Neoliberalism and global small-scale fisheries

Marine Policy, Vol. 80, p. 1-176Edited by: Evelyn Pinkerton, TBTI ‘SSF Rights‘ cluster coordinator.

This special issue, global in scope, builds on a previous TBTI Special Section/Issue in the November 2015 issue of Marine Policy, which addressed the effect of neoliberalism on North American small-scale fisheries (SSF). This new issue addresses a question of whether anything has changed notably since the 2015 publication. Is neoliberalism even more ascendant or is it encountering more resistance? And is this fully reflected in the experience of SSF?

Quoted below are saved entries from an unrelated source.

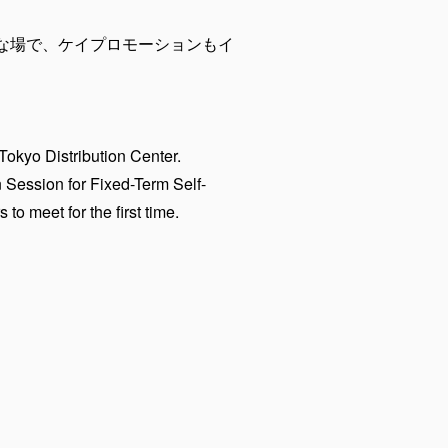
な場で、ケイプロモーションもイ
Tokyo Distribution Center.
 Session for Fixed-Term Self-
o meet for the first time.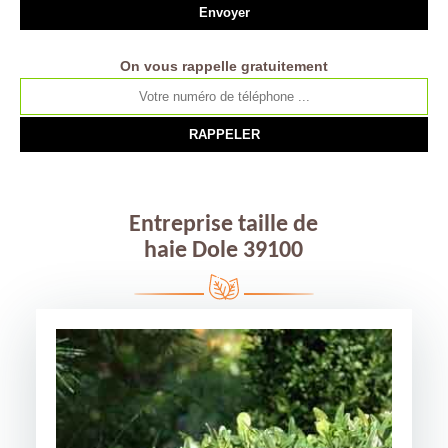
On vous rappelle gratuitement
Entreprise taille de
haie Dole 39100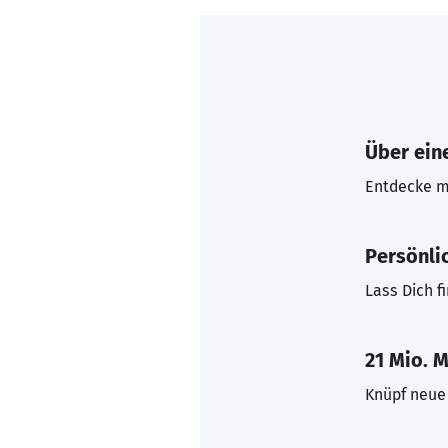
Über eine
Entdecke mi
Persönli
Lass Dich f
21 Mio. M
Knüpf neue 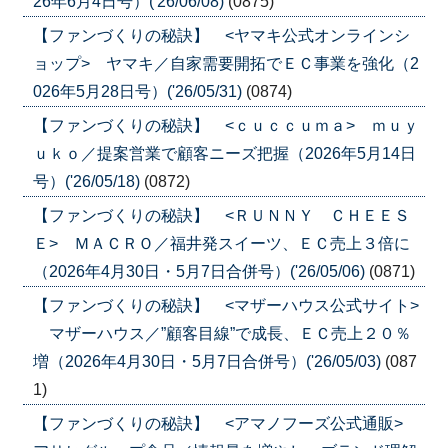
26年6月4日号）('26/06/08)
(0875)
【ファンづくりの秘訣】 <ヤマキ公式オンラインシ
ョップ> ヤマキ／自家需要開拓でＥＣ事業を強化（2
026年5月28日号）('26/05/31)
(0874)
【ファンづくりの秘訣】 <ｃｕｃｃｕｍａ> ｍｕｙ
ｕｋｏ／提案営業で顧客ニーズ把握（2026年5月14日
号）('26/05/18)
(0872)
【ファンづくりの秘訣】 <ＲＵＮＮＹ ＣＨＥＥＳ
Ｅ> ＭＡＣＲＯ／福井発スイーツ、ＥＣ売上３倍に
（2026年4月30日・5月7日合併号）('26/05/06)
(0871)
【ファンづくりの秘訣】 <マザーハウス公式サイト>
マザーハウス／”顧客目線”で成長、ＥＣ売上２０％
増（2026年4月30日・5月7日合併号）('26/05/03)
(087
1)
【ファンづくりの秘訣】 <アマノフーズ公式通販>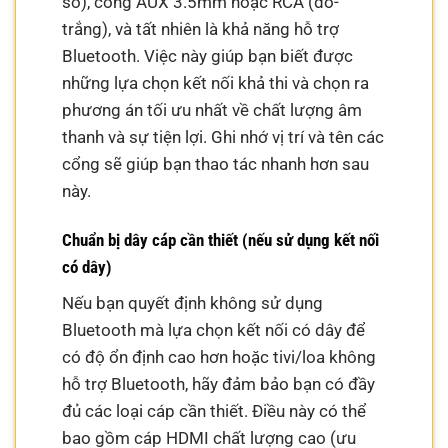
số), cổng AUX 3.5mm hoặc RCA (đỏ-
trắng), và tất nhiên là khả năng hỗ trợ
Bluetooth. Việc này giúp bạn biết được
những lựa chọn kết nối khả thi và chọn ra
phương án tối ưu nhất về chất lượng âm
thanh và sự tiện lợi. Ghi nhớ vị trí và tên các
cổng sẽ giúp bạn thao tác nhanh hơn sau
này.
Chuẩn bị dây cáp cần thiết (nếu sử dụng kết nối
có dây)
Nếu bạn quyết định không sử dụng
Bluetooth mà lựa chọn kết nối có dây để
có độ ổn định cao hơn hoặc tivi/loa không
hỗ trợ Bluetooth, hãy đảm bảo bạn có đầy
đủ các loại cáp cần thiết. Điều này có thể
bao gồm cáp HDMI chất lượng cao (ưu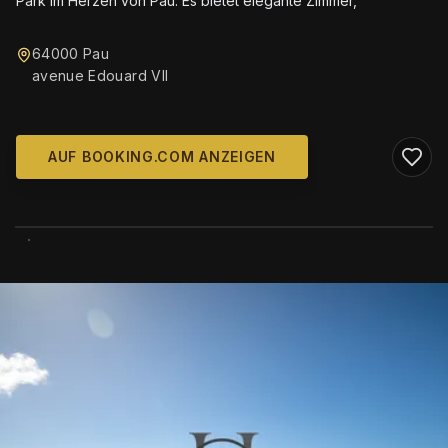
Park im Herzen von Pau. Es bietet elegante Zimmer,
64000 Pau
avenue Edouard VII
AUF BOOKING.COM ANZEIGEN
WIKIMEDIA COMMONS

If the 18 papers in this Special Issue are any indication, there have indeed been important changes. New issues covered for the first time or in more depth in this issue include: (1) the role of national and international speculative finance as the focal point for profit in fisheries and aquaculture, overshadowing concerns about production, sustainable management, and communities; (2) “green” neoliberalism and the rhetoric of Corporate Social Responsibility in which governments prioritize their roles as development advocates and investors over their responsibilities to protect the environment and sustainably manage wild fisheries; (3) the growth of social movements led by indigenous SSFs to protect fish habitat; (4) the successful resistance by artisanal fisheries to invasion and overfishing by larger gear and development projects; (5) government regulation or re-regulation which dampens neoliberal control mechanisms; and (6) the growth of alternative marketing and licensing strategies by SSFs which bypass the corporate fish processors.

The special issue is developed with the support of the Social Sciences and Humanities Research Council of Canada (#855-2011-1011, #895-2013-1009, and #890-2010-0141) on research grants led by Ratana Chuenpagdee and Rachid Sumaila and the authors which have informed this discussion.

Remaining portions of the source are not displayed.